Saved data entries
★ ★ ★
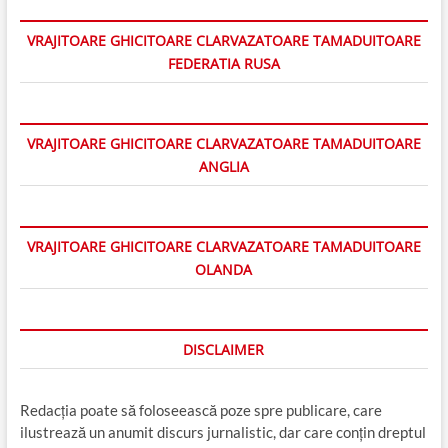
VRAJITOARE GHICITOARE CLARVAZATOARE TAMADUITOARE
FEDERATIA RUSA
VRAJITOARE GHICITOARE CLARVAZATOARE TAMADUITOARE
ANGLIA
VRAJITOARE GHICITOARE CLARVAZATOARE TAMADUITOARE
OLANDA
DISCLAIMER
Redacția poate să foloseească poze spre publicare, care
ilustrează un anumit discurs jurnalistic, dar care conțin dreptul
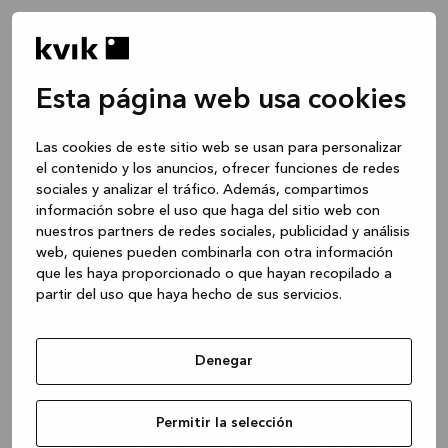
Esta página web usa cookies
Las cookies de este sitio web se usan para personalizar
el contenido y los anuncios, ofrecer funciones de redes
sociales y analizar el tráfico. Además, compartimos
información sobre el uso que haga del sitio web con
nuestros partners de redes sociales, publicidad y análisis
web, quienes pueden combinarla con otra información
que les haya proporcionado o que hayan recopilado a
partir del uso que haya hecho de sus servicios.
Denegar
Application error: a client-side exception has occurred
while
Permitir la selección
loading
www.kvik.es
(see the browser console for more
★ ★ ★
About this exercise – The line containing "sociales y analizar" marks where to begin; the last line of the records marks where to stop. Copy both and all between, exactly.

Answer –
sociales y analizar el tráfico. Además, compartimos
información sobre el uso que haga del sitio web con
nuestros partners de redes sociales, publicidad y análisis
web, quienes pueden combinarla con otra información
que les haya proporcionado o que hayan recopilado a
partir del uso que haya hecho de sus servicios.
Denegar
Application error: a client-side exception has occurred
while
Permitir la selección
loading
www.kvik.es
(see the browser console for more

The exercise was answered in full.